Akrep ile Yelkovan ’ın konuşmaları içre yazılandır:
- Ne zamandır soracaktım, sahiden yel mi kovarsın ki, yelkovansın?
- Merakımdır bağışla. Bunu neden sorarsın? Hiç sordum mu sana, neden akreptir adın?
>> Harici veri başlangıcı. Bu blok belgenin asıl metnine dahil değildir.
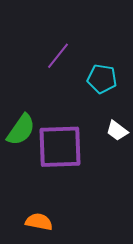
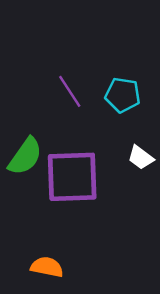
purple line: (58, 56) -> (70, 91), moved, turned -72

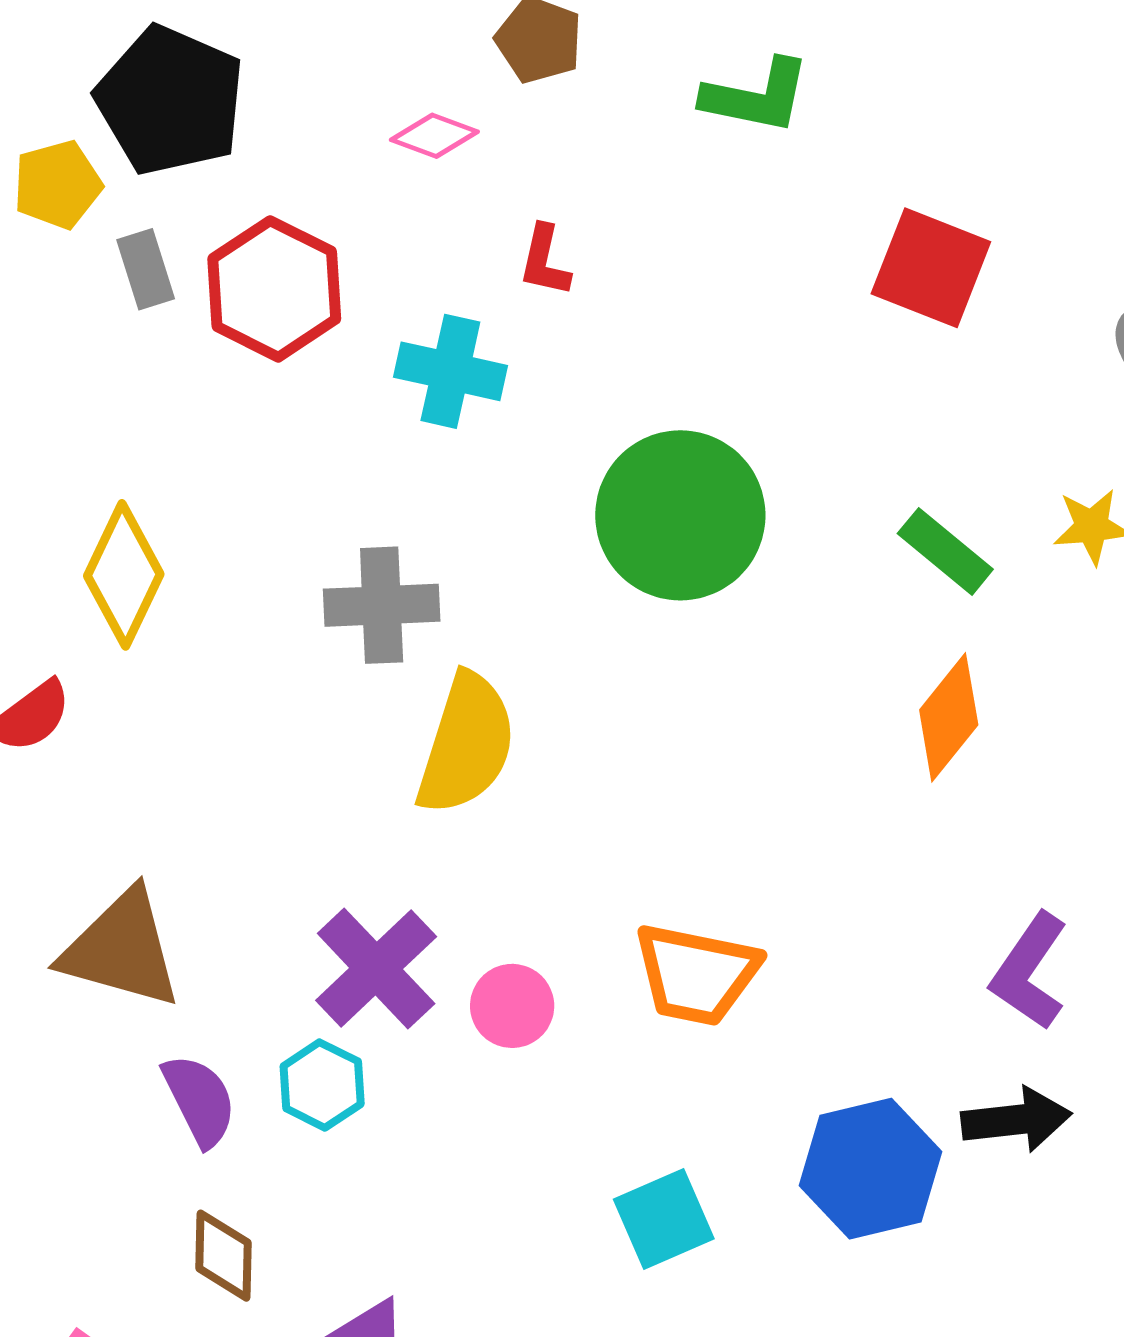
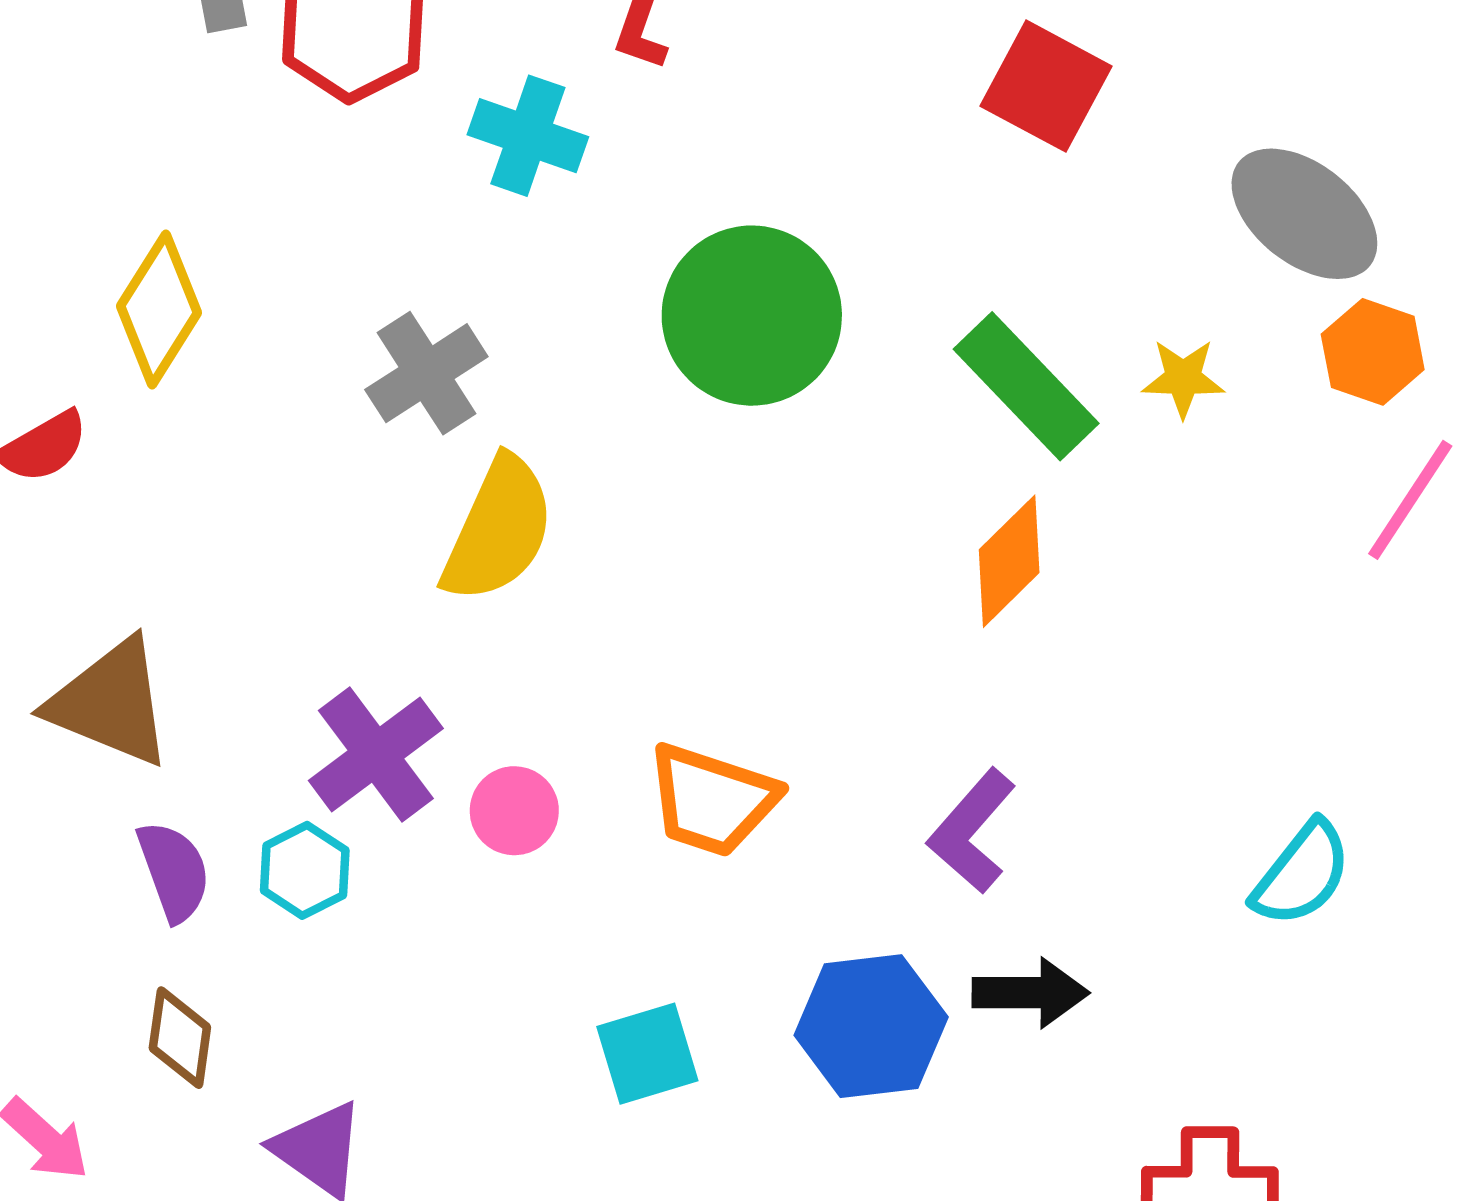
green rectangle: (945, 551) -> (1026, 386), size x1.5
gray cross: (382, 605) -> (426, 373), turned -37
purple L-shape: (1029, 971) -> (972, 831), moved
Hem kalma merakta, asıl adım Yelkokandır.
-Sen de bilesin ki, bende merak ettim, akrepliğim nedir diye? Serkisoflu büyükdedemin diyesi ki, adım Rep’tir. Su gibi akayım, tez koşayım diye, Ak Rep demişler, olmuş adım.
- Neden daha önce söylemedin? Korkup kaçmazdım senden bu kadar.
-Bırakmadın ki... Bilirsin her rakam başında, her köşe başında oturup beklemişimdir seni.
...
Konuştular, koklaştılar. Herşey durdu. Ve sonra, saat hep 12 oldu. Bir daha hiç dönmediler...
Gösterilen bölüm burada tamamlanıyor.